Why corrupting the data is bad for the NHS
It should be obvious that, if the data you have is incomplete, the decisions you can make with it will be wrong, perhaps very wrong. But if this simple observation were obvious the HSCIC proposal would not happening and certainly would not be happening without any consultation with the groups most affected by it.

But it is happening, so perhaps some basic explanation is required.

Imagine, if you can, that you are running a major supermarket chain. Let's keep it simple by keeping the role of head office to distributing the money and restocking the shelves. You need to know everything that has been sold every day. Using this you can work out how many orders to place for new stock and how much money should be distributed to your stores and suppliers. Now imagine your data protection officer says you can only see data related to customers who have loyalty cards. It will be impossible to pay your stores the correct amount or to keep the shelves stocked with what your customers want. The consequences will be catastrophic for the business.

This is an extremely simple analogy but it captures the essence of why partial data is a problem.

Central bodies in the NHS do a whole range of things that require complete datasets.
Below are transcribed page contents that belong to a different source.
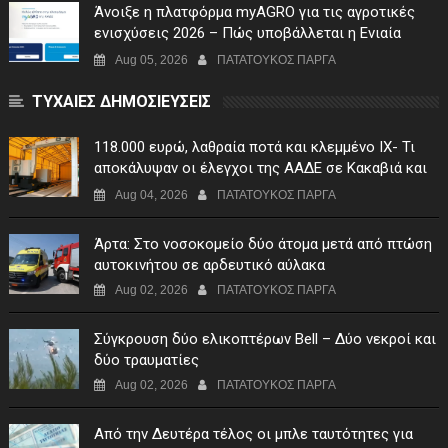
Άνοιξε η πλατφόρμα myAGRO για τις αγροτικές
ενισχύσεις 2026 – Πώς υποβάλλεται η Ενιαία
Αίτηση Ενίσχυσης
Aug 05, 2026
ΠΑΤΑΤΟΥΚΟΣ ΠΑΡΓΑ
ΤΥΧΑΙΕΣ ΔΗΜΟΣΙΕΥΣΕΙΣ
118.000 ευρώ, λαθραία ποτά και κλεμμένο ΙΧ- Τι
αποκάλυψαν οι έλεγχοι της ΑΑΔΕ σε Κακαβιά και
Μαυρομάτι
Aug 04, 2026
ΠΑΤΑΤΟΥΚΟΣ ΠΑΡΓΑ
Άρτα: Στο νοσοκομείο δύο άτομα μετά από πτώση
αυτοκινήτου σε αρδευτικό αύλακα
Aug 02, 2026
ΠΑΤΑΤΟΥΚΟΣ ΠΑΡΓΑ
Σύγκρουση δύο ελικοπτέρων Bell – Δύο νεκροί και
δύο τραυματίες
Aug 02, 2026
ΠΑΤΑΤΟΥΚΟΣ ΠΑΡΓΑ
Από την Δευτέρα τέλος οι μπλε ταυτότητες για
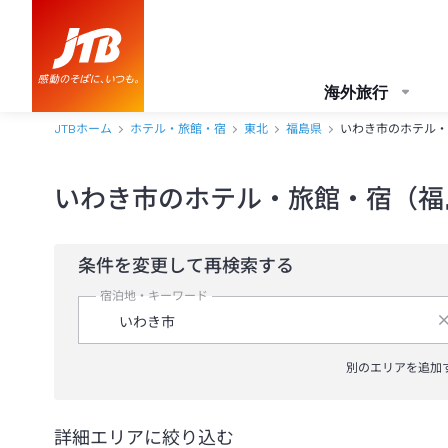
海外旅行
JTBホーム
ホテル・旅館・宿
東北
福島県
いわき市のホテル・
いわき市のホテル・旅館・宿（福
条件を変更して再検索する
宿泊地・キーワード
別のエリアを追加
詳細エリアに絞り込む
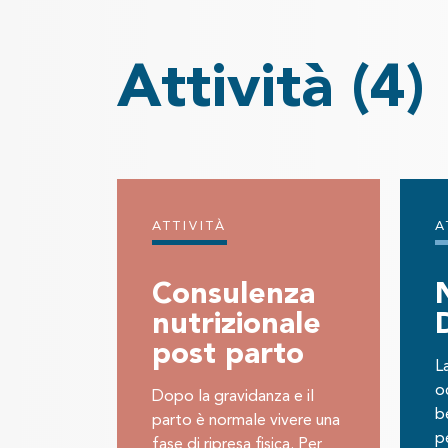
Attività
(4)
ATTIVITÀ
A
Consulenza
nutrizionale
post parto
L
oc
Dopo la gravidanza e il
b
parto è normale vivere una
p
fase di ripresa fisica. Per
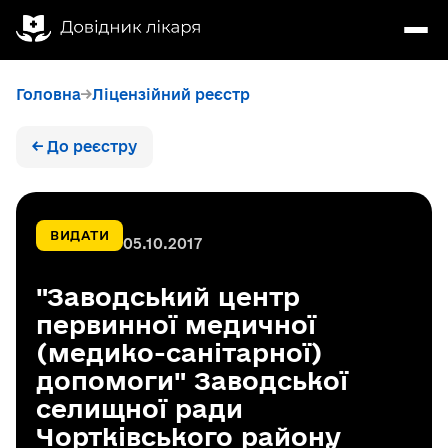
Головна
Ліцензійний реєстр
← До реєстру
ВИДАТИ
05.10.2017
"Заводський центр
первинної медичної
(медико-санітарної)
допомоги" Заводської
селищної ради
Чортківського району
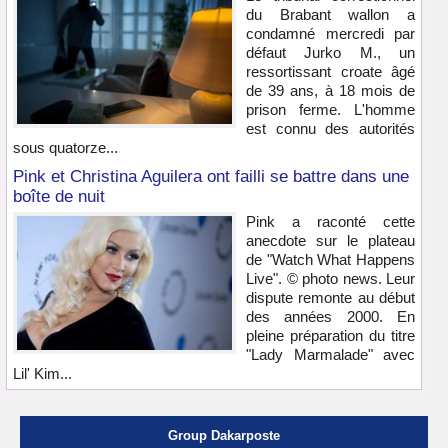
du Brabant wallon a
condamné mercredi par
défaut Jurko M., un
ressortissant croate âgé
de 39 ans, à 18 mois de
prison ferme. L'homme
est connu des autorités
sous quatorze...
Pink et Christina Aguilera ont failli se battre dans une
boîte de nuit
Pink a raconté cette
anecdote sur le plateau
de "Watch What Happens
Live". © photo news. Leur
dispute remonte au début
des années 2000. En
pleine préparation du titre
"Lady Marmalade" avec
Lil' Kim...
Group Dakarposte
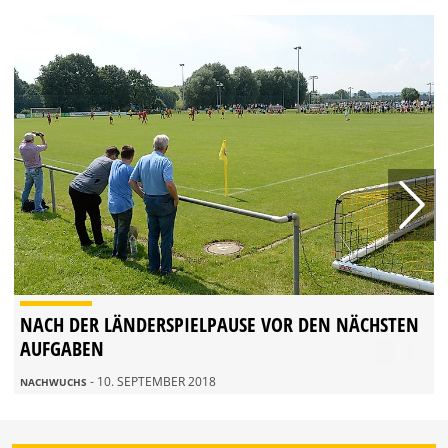
NACH DER LÄNDERSPIELPAUSE VOR DEN NÄCHSTEN
AUFGABEN
- 10. SEPTEMBER 2018
NACHWUCHS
How do you plan local services when your data about who uses them is incomplete? How do you understand where a service could be improved when the data might omit the details of the services most frequent users? How do you pay hospitals when you don't know how much activity they did? How do you work out the correct prices for that activity when the information about a significant chunk of the costs is missing?

What is disturbing is that the desire to remove data contradicts one of the goals of the patient opt-out. The original promise was that any opt out would not affect the care given to patients. This promise can't be kept if the people planning the service can't see all the data.
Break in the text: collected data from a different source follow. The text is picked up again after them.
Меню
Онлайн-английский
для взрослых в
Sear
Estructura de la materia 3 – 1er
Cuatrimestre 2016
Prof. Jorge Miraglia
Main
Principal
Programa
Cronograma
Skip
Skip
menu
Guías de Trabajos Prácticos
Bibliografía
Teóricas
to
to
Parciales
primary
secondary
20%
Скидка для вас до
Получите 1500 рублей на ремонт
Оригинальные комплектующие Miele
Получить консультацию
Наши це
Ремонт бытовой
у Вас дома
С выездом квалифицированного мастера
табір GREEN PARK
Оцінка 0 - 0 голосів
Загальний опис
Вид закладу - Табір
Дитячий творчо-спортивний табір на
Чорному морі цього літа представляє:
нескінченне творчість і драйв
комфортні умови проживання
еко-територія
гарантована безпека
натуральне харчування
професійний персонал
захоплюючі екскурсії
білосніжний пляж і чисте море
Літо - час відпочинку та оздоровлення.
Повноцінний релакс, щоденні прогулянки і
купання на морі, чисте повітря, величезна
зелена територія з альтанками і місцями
Without complete data, paying hospitals for what they do could be problematic for two different reasons. Hospitals are paid standard prices for most of their activity (for example, a standard cataract removal is £704 on the current tariff). The NHS has to know how many operations have happend to pay the hospitals the right amount. But it also has to calculate what that price is by a sophisticated process that maps all the costs associated with an operation onto the number of operations that a hospital does. Obviously, if the prices are wrong hospitals won't be able to cover their costs with the money they are paid. The prices are currently recalculated every year so the effect of errors in the price calculation won't show up immediately. But calculating prices with incomplete data can lead to potentially major errors.

Given that omitting data for some patients from the system that pays hospitals after january would be immediately apocalyptic for hospital finances, I presume that there will be some exemption. But, if there is, then the supposed protection of the data of patients expressing an opt out will be undermined. We can't even be sure what will happen as none of the people who know how the payment system and price calculations work have even been consulted on the effects of removing some data from their data sources.

What should be done
In a world where the people writing policy knew what they were talking about this is what would happen.

The HSCIC would fulfill its ICO obligations by restricting the data provided to non-NHS bodies. So medical researchers and drug companies would only get the data about patients who have not expressed an objection to data sharing. The HSCIC would send a strong message that it was enforcing patients' decisions about sharing their data. NHS bodies would continue to get complete data at least until a clearer definition of a type 2 objection has been formulated. This should be clear enough that doctors and patients understand exactly who can and can't have their data and, if the rules are set so the NHS can't use the data internally, the patients understand the significant implications for their care of not sharing their data.

Then we should identify everyone involved in setting this apocalyptically dumb policy and either sack them or move them to jobs where they can't do any more damage.